Having vastly improved my performance on the river and the bike paths, I decided to commit to rowing a head race in the fall of 2015. In a head race, rowers are timed as they row over a set distance, much like a 10k running race. To prepare, I rowed as much as I could and when I didn’t row, I often biked so that I was reasonably fit. The day of the race at the Burnstown Rowing Club on the Madawaska River was coming. I had agreed to referee at the regatta (I am a licensed referee), so, I would be at the race site anyway. It was with great trepidation that I took my boat to the Madawaska course. Despite the progress I had made in pushing back against Parkinson’s disease, I was still not able to row as I did when I was younger.

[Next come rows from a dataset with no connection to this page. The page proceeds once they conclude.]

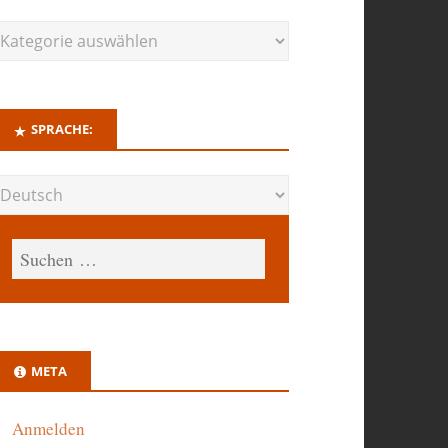
SPRACHE:
META
Anmelden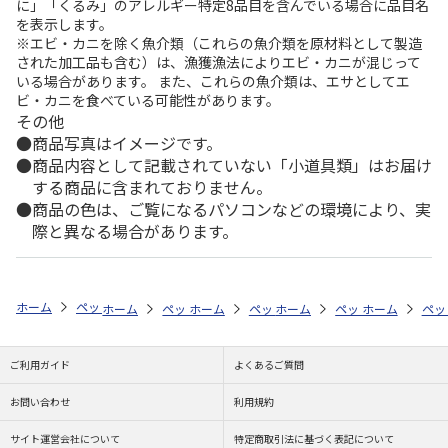
に」「くるみ」のアレルギー特定8品目を含んでいる場合に品目名
を表示します。
※エビ・カニを除く魚介類（これらの魚介類を原材料として製造
された加工品も含む）は、漁獲漁法によりエビ・カニが混じって
いる場合があります。 また、これらの魚介類は、エサとしてエ
ビ・カニを食べている可能性があります。
その他
商品写真はイメージです。
商品内容として記載されていない「小道具類」はお届け
する商品に含まれておりません。
商品の色は、ご覧になるパソコンなどの環境により、実
際と異なる場合があります。
ホーム
ペットストア
フード
フード（鳥用）
セキセイインコ
ホーム
ペットストア
ホーム
ペットストア
フード
ホーム
フード（鳥用）
ペットストア
フード
ホーム
フード
ペッ
オ
フ
ご利用ガイド
よくあるご質問
お問い合わせ
利用規約
サイト運営会社について
特定商取引法に基づく表記について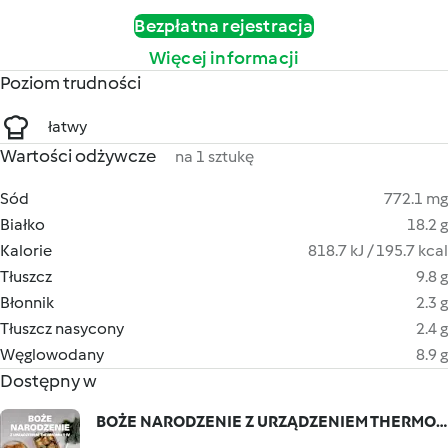
Bezpłatna rejestracja
Więcej informacji
Poziom trudności
łatwy
Wartości odżywcze
na 1 sztukę
Sód
772.1 mg
Białko
18.2 g
Kalorie
818.7 kJ / 195.7 kcal
Tłuszcz
9.8 g
Błonnik
2.3 g
Tłuszcz nasycony
2.4 g
Węglowodany
8.9 g
Dostępny w
BOŻE NARODZENIE Z URZĄDZENIEM THERMOMIX® IV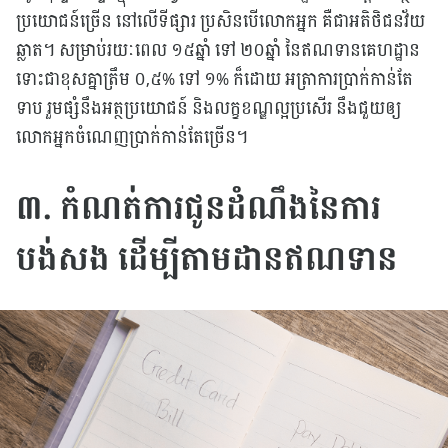
ប្រយោជន៍ច្រើន នៅលើទីផ្សារ ប្រសិនបើលោកអ្នក គឺជាអតិថិជនវ័យ
ឆ្លាត។ សម្រាប់រយៈពេល ១៥ឆ្នាំ ទៅ ២០ឆ្នាំ នៃឥណទានគេហដ្ឋាន
ទោះជាខុសគ្នាត្រឹម ០,៥% ទៅ ១% ក៏ដោយ អត្រាការប្រាក់កាន់តែ
ទាប រួមផ្សំនឹងអត្ថប្រយោជន៍ និងលក្ខខណ្ឌល្អប្រសើរ នឹងជួយឲ្យ
លោកអ្នកចំណេញប្រាក់កាន់តែច្រើន។
៣. កំណត់ការជូនដំណឹងនៃការ
បង់សង ដើម្បីតាមដានឥណទាន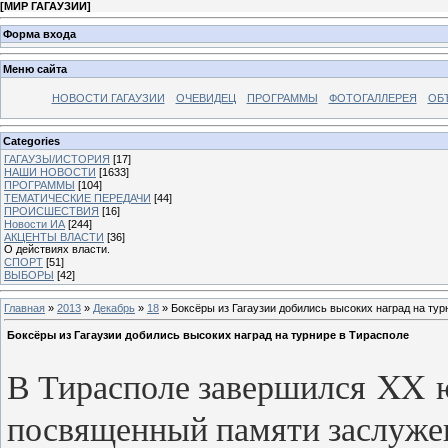
[
МИР ГАГАУЗИИ
]
Форма входа
Меню сайта
НОВОСТИ ГАГАУЗИИ
ОЧЕВИДЕЦ
ПРОГРАММЫ
ФОТОГАЛЛЕРЕЯ
ОБ
Categories
ГАГАУЗЫ/ИСТОРИЯ
[17]
НАШИ НОВОСТИ
[1633]
ПРОГРАММЫ
[104]
ТЕМАТИЧЕСКИЕ ПЕРЕДАЧИ
[44]
ПРОИСШЕСТВИЯ
[16]
Новости ИА
[244]
АКЦЕНТЫ ВЛАСТИ
[36]
О действиях власти.
СПОРТ
[51]
ВЫБОРЫ
[42]
Главная
»
2013
»
Декабрь
»
18
» Боксёры из Гагаузии добились высоких наград на тур
Боксёры из Гагаузии добились высоких наград на турнире в Тирасполе
В Тирасполе завершился XX ю
посвященный памяти заслуже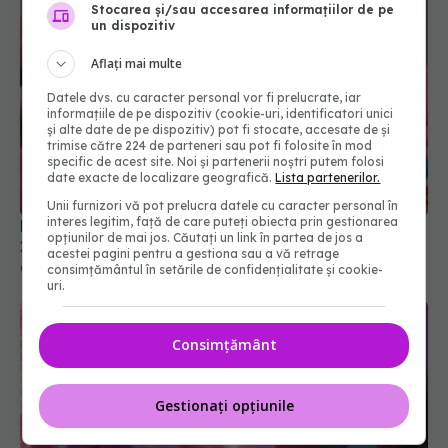
Stocarea și/sau accesarea informațiilor de pe
un dispozitiv
Aflați mai multe
Datele dvs. cu caracter personal vor fi prelucrate, iar
informațiile de pe dispozitiv (cookie-uri, identificatori unici
și alte date de pe dispozitiv) pot fi stocate, accesate de și
trimise către 224 de parteneri sau pot fi folosite în mod
specific de acest site. Noi și partenerii noștri putem folosi
date exacte de localizare geografică.
Lista partenerilor.
Unii furnizori vă pot prelucra datele cu caracter personal în
interes legitim, față de care puteți obiecta prin gestionarea
Decesele cauzate de cancer se vor dubla până în
opțiunilor de mai jos. Căutați un link în partea de jos a
2050, avertizează experții
acestei pagini pentru a gestiona sau a vă retrage
09 dec 2025, 14:27
consimțământul în setările de confidențialitate și cookie-
uri.
Consimțământ
Gestionați opțiunile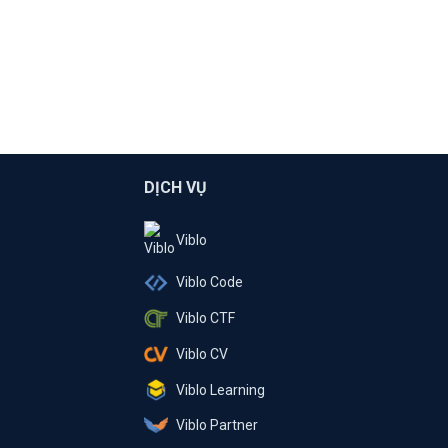
DỊCH VỤ
Viblo
Viblo Code
Viblo CTF
Viblo CV
Viblo Learning
Viblo Partner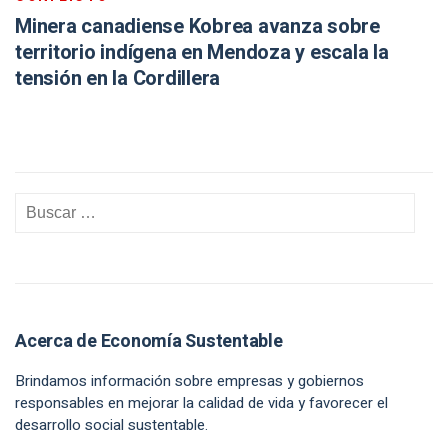
Minera canadiense Kobrea avanza sobre
territorio indígena en Mendoza y escala la
tensión en la Cordillera
Acerca de Economía Sustentable
Brindamos información sobre empresas y gobiernos
responsables en mejorar la calidad de vida y favorecer el
desarrollo social sustentable.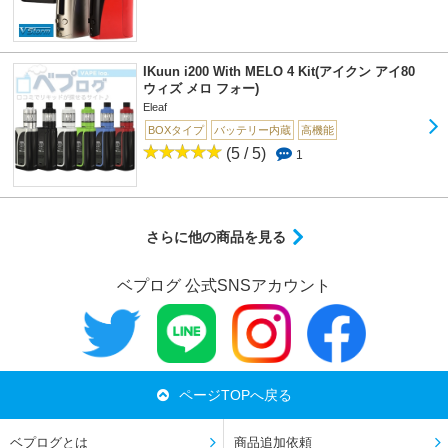
IKuun i200 With MELO 4 Kit(アイクン アイ80
ウィズ メロ フォー)
Eleaf
BOXタイプ
バッテリー内蔵
高機能
(5 / 5)
1
さらに他の商品を見る
ベプログ 公式SNSアカウント
ページTOPへ戻る
ベプログとは
商品追加依頼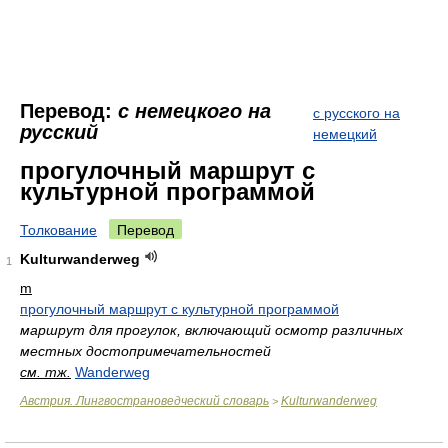
Перевод:
с немецкого на
с русского на
русский
немецкий
прогулочный маршрут с
культурной программой
Толкование
Перевод
Kulturwanderweg
1
m
прогулочный маршрут с культурной программой
маршрут для прогулок, включающий осмотр различных
местных достопримечательностей
см. тж.
Wanderweg
Австрия. Лингвострановедческий словарь
Kulturwanderweg
>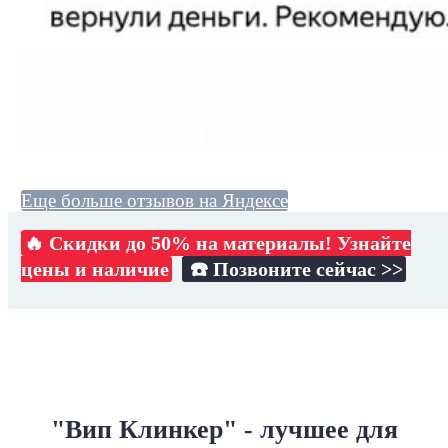
Еще больше отзывов на Яндексе
🔥 Скидки до 50% на материалы! Узнайте
цены и наличие
☎️ Позвоните сейчас >>
"Вип Клинкер" - лучшее для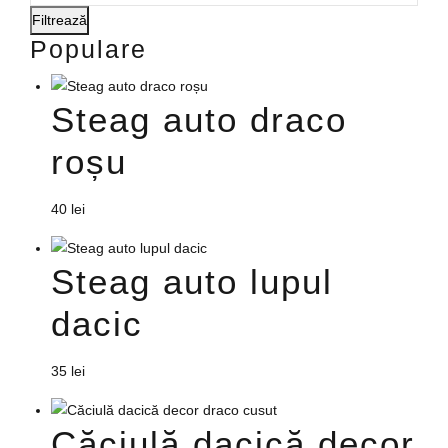
pagina
Filtrează
produsului.
Populare
Steag auto draco
roșu
40
lei
Steag auto lupul
dacic
35
lei
Căciulă dacică decor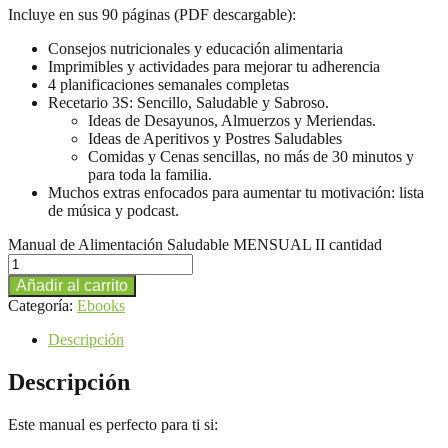
Incluye en sus 90 páginas (PDF descargable):
Consejos nutricionales y educación alimentaria
Imprimibles y actividades para mejorar tu adherencia
4 planificaciones semanales completas
Recetario 3S: Sencillo, Saludable y Sabroso.
Ideas de Desayunos, Almuerzos y Meriendas.
Ideas de Aperitivos y Postres Saludables
Comidas y Cenas sencillas, no más de 30 minutos y
para toda la familia.
Muchos extras enfocados para aumentar tu motivación: lista
de música y podcast.
Manual de Alimentación Saludable MENSUAL II cantidad
Añadir al carrito
Categoría:
Ebooks
Descripción
Descripción
Este manual es perfecto para ti si: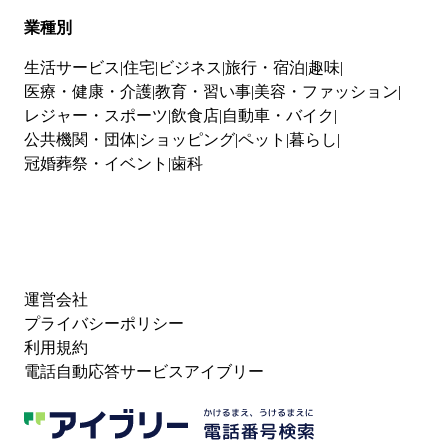
業種別
生活サービス
住宅
ビジネス
旅行・宿泊
趣味
医療・健康・介護
教育・習い事
美容・ファッション
レジャー・スポーツ
飲食店
自動車・バイク
公共機関・団体
ショッピング
ペット
暮らし
冠婚葬祭・イベント
歯科
運営会社
プライバシーポリシー
利用規約
電話自動応答サービスアイブリー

Early on, I seemed to have lost my muscle memory, but lately, it seemed to be back. But was that enough? I was terrified of making a fool of myself.
I finished the race. It wasn’t pretty, but I did it. I had trouble breathing and had to stop during the three kilometre race to catch my breath. Nevertheless, this was a massive victory for me. I didn’t win the race, but I didn’t come last either, and I gained so much in the process. This was an accomplishment that will give me the strength and willpower that I will need to face future challenges as I continue to live with Parkinson’s.
I learned some important lessons along the way. You can live a good life with Parkinson’s disease, but you have to push back against the debilitating effects of the disease. You have to exercise, exercise, exercise. Find something you love and do it. It doesn’t matter if you win the race or cycle, swim, or run the fastest, just do it. The victory is in the doing. I am convinced that it allows me to have a better day if I exercise. Finally, set a goal and build a team to help you achieve that goal.